El Pilcomayo deposita cada año unos 90 millones de toneladas de sedimento

Los primeros picos de crecidas que anualmente se producen en estos meses de verano en el río Pilcomayo, en algunos casos con volúmenes de mediana proporción, han sido evacuados satisfactoriamente a través de las correderas que el gobierno provincial ejecutó con previsión en la zona del departamento Ramón Lista, a fin justamente de mantener el ingreso de las aguas del curso a territorio formoseño.
De todos modos y ante las cargas de miles de toneladas de sedimentos y grandes árboles que se depositan en el cauce, es que desde el estado provincial, de acuerdo a lo expuesto por el ministro de Planificación, Jorge Jofré, se dispuso el amplio despliegue operativo de recursos humanos y maquinarias en toda la zona de influencia del curso en territorio formoseño. Esto a fin del reaseguro de ingreso de caudales y al mismo tiempo en consolidar sectores de anillos defensivos en comunidades de la región, dado que como ocurre en esta época, se irán dando importantes picos de crecida.

Los trabajos se tratan de la limpieza de las correderas, acentuándose las labores en sectores colmatados y fragmentados, de tal manera de posibilitar el normal ingreso de los volúmenes de agua. Por supuesto se abarca zonas sobre-elevadas por el depósito de sedimentos y árboles que las corrientes arrastran.
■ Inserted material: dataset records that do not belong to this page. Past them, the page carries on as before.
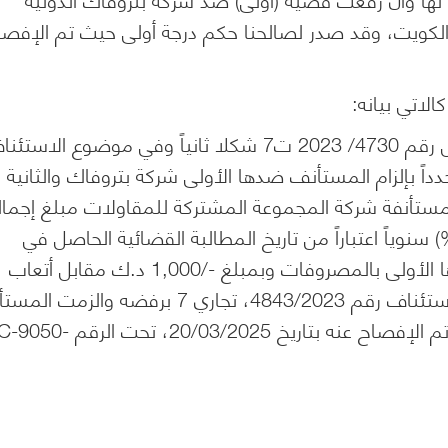
 الكويت، وقد صدر لصالحنا حكم درجة أولى حيث تم الإفصا
"حكمت المحكمة أولاً بقبول الاستئنافين الأصلي والمقابل رقم 4730/ 2023 ت7 شكلا ثانياً وفي موضوع الاس
والقضاء مجدداً بإلزام المستأنف ضدها الأولى شركة بتروفاك والثانية
لمستأنفة شركة المجموعة المشتركة للمقاولات مبلغ إجما
غ قدره 7,827,997.966 د.ك وفوائد قانونية بواقع (7%) سنوياً اعتباراً من تاريخ المطالبة القضائية الحاصل في
28/06/2021، وحتى تمام السداد والزمت المستأنف ضدها الأولى بالمصروفات وبمبلغ -/1,000 د.ك مقابل أتعاب
المحاماة الفعلية عن درجتي التقاضي ثالثاً وفي موضوع الاستئناف رقم 4843/2023، تجاري 7 برفضه وا
بمصروفات ومبلغ 100 د.ك مقابل أتعاب المحاماة" حيث تم الإفصاح عنه بتاريخ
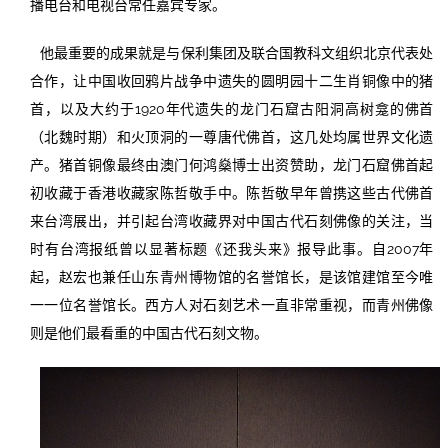
播电台和电视台常任嘉宾专家。
他最重要的成果就是与保利集团及联合国教科文组织北京代表处
合作，让中国收回鸦片战争中遗失的圆明园十二生肖铜像中的猪
首，以及大约于1920年代遗失的龙门石窟古阳洞高树龛的佛首
（北魏时期）和火顶洞的一尊唐代佛首，这几处均属世界文化遗
产。猪首铜像最终由澳门何鸿燊博士出资赞助，龙门石窟佛首起
初收藏于香港收藏家陈哲敬手中。陈哲敬早年曾携这些古代佛首
来台湾展出，并引起台湾收藏界对中国古代石刻佛像的关注，当
时有台湾报纸曾以显著标题《还我头来》报导此事。自2007年
起，赵宏也兼任山东青州博物馆的名誉馆长，是该馆建馆至今唯
一一位名誉馆长。西方人对石刻艺术一直非常重视，而青州佛像
则是他们最看重的中国古代石刻文物。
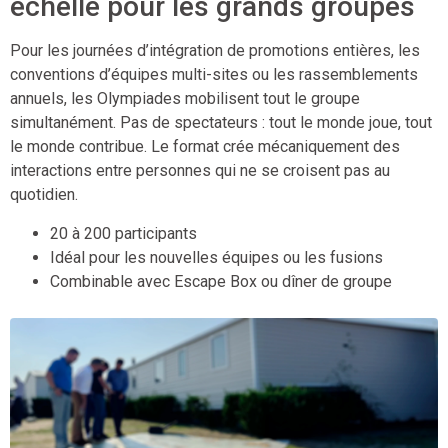
échelle pour les grands groupes
Pour les journées d’intégration de promotions entières, les
conventions d’équipes multi-sites ou les rassemblements
annuels, les Olympiades mobilisent tout le groupe
simultanément. Pas de spectateurs : tout le monde joue, tout
le monde contribue. Le format crée mécaniquement des
interactions entre personnes qui ne se croisent pas au
quotidien.
20 à 200 participants
Idéal pour les nouvelles équipes ou les fusions
Combinable avec Escape Box ou dîner de groupe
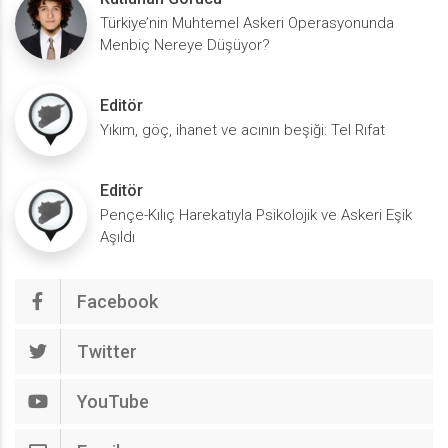
Türkiye’nin Muhtemel Askeri Operasyonunda
Menbiç Nereye Düşüyor?
Editör
Yıkım, göç, ihanet ve acının beşiği: Tel Rıfat
Editör
Pençe-Kılıç Harekatıyla Psikolojik ve Askeri Eşik
Aşıldı
Facebook
Twitter
YouTube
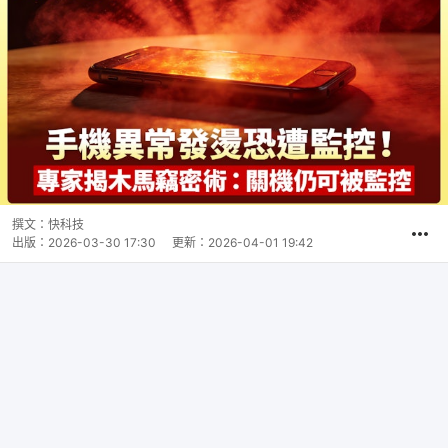
撰文：
快科技
出版：
2026-03-30 17:30
更新：
2026-04-01 19:42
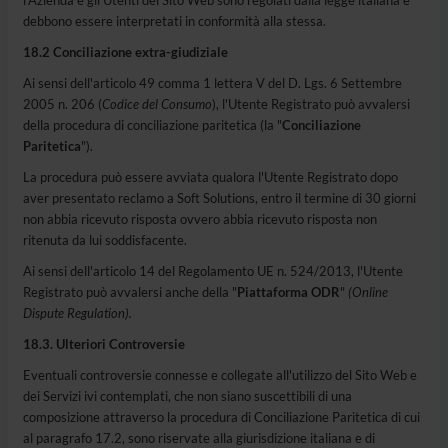
l'Azienda e gli Utenti del Sito Web sono regolati dalla legge italiana e
debbono essere interpretati in conformità alla stessa.
18.2 Conciliazione extra-giudiziale
Ai sensi dell'articolo 49 comma 1 lettera V del D. Lgs. 6 Settembre
2005 n. 206 (
Codice del Consumo
), l'Utente Registrato può avvalersi
della procedura di conciliazione paritetica (la "
Conciliazione
Paritetica
").
La procedura può essere avviata qualora l'Utente Registrato dopo
aver presentato reclamo a Soft Solutions, entro il termine di 30 giorni
non abbia ricevuto risposta ovvero abbia ricevuto risposta non
ritenuta da lui soddisfacente.
Ai sensi dell'articolo 14 del Regolamento UE n. 524/2013, l'Utente
Registrato può avvalersi anche della "
Piattaforma ODR
"
(Online
Dispute Regulation).
18.3. Ulteriori Controversie
Eventuali controversie connesse e collegate all'utilizzo del Sito Web e
dei Servizi ivi contemplati, che non siano suscettibili di una
composizione attraverso la procedura di Conciliazione Paritetica di cui
al paragrafo 17.2, sono riservate alla giurisdizione italiana e di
Los técnicos creen que los volumen que se han dado hasta el momento fueron de mediana importancia, aunque puede incrementarse en diez veces más, es decir llegar hasta cerca de los 3.000 metros cúbicos por segundo, por lo que se debe monitorear permanentemente la dinámica del curso a fin de tener el reaseguro que las aguas sean conducidas hacia el sistema del bañado La Estrella.

LOS TRABAJOS

Se explicó que las labores se hacen necesarias debido a que la sección del cauce del río es incapaz de conducir en algunos sectores caudales de importancia, y para tener una idea de cuanta carga de sedimento transporta anualmente el curso, se cuantifica en más de 90 millones de toneladas que en promedio, se depositan en su cauce y en ambas márgenes.

Todo esto hace que exista una permanente sobre-elevación del lecho del río y de sus márgenes, causando desbordes y una divagación del cauce, además de destrucción de taludes, incluso se advierte que numerosos bañados, esteros y lagunas, así como cauces que existieron en una época, han desaparecido como consecuencia de la renovación y acumulación de sedimentos.

En la actualidad el río ingresa a través del canal Farías a nuestro territorio, siguiendo por un sistema de correderas principales ejecutado y reacondicionado todos los años, algunas de las cuales fueron ampliadas en su capacidad de conducción y otras que sufrieron el proceso de sedimentación, resultaron ensanchadas, además de generarse nuevas líneas de escurrimiento aprovechando la pendiente natural del terreno.

Justamente las obras mejoraron la capacidad de conducción del sistema de correderas fluviales en la zona donde mayor sedimentación se ha producido en el anterior periodo de crecida.

Entre las características salientes de las obras de limpieza y excavación de canales en lo que hace a las correderas, las mismas abarcan diferentes sectores, y también comprenden labores específicas en varios sub-tramos, con el objetivo final de disponer de una línea de escurrimiento principal con lo cual se tiene consolidado un sistema de más de treinta kilómetros de longitud total.

OBRAS DE DEFENSA

Por otra parte, también se encuentra las defensas contra inundaciones en las franjas que van desde El Silencio-La Brea y El Quebracho-Pescado Negro, consistente en un terraplén de contención de los desbordes provenientes del sistema de correderas en la zona de divagación, aguas debajo de la localidad de El Potrillo.

Además de evitar el ingreso de las aguas a zonas pobladas, esta barrera será utilizada al mismo tiempo como camino de vinculación de las comunidades defendidas con otras trazas de la red vial terciaria.

Las comunidades que están protegidas por este anillo son además de las antes cuatro señaladas, otras como Vaca Perdida y La Rinconada, además de la red de caminos vecinales de la zona, la cual se encuentra en la región de riesgo de inundarse.

Estas disponen de un importante ancho de coronamiento de seis metros y una altura que en sectores alcanzaría casi los tres metros, con una importante revancha disponible ante crecidas de importancia, tomando las máximas crecidas que se han dado hasta ahora.

De todas maneras se plantea ejecutar trabajos de consolidación en los sectores más críticos, además de una monitoreo constante a lo largo de toda su extensión a fin de verificar su estado.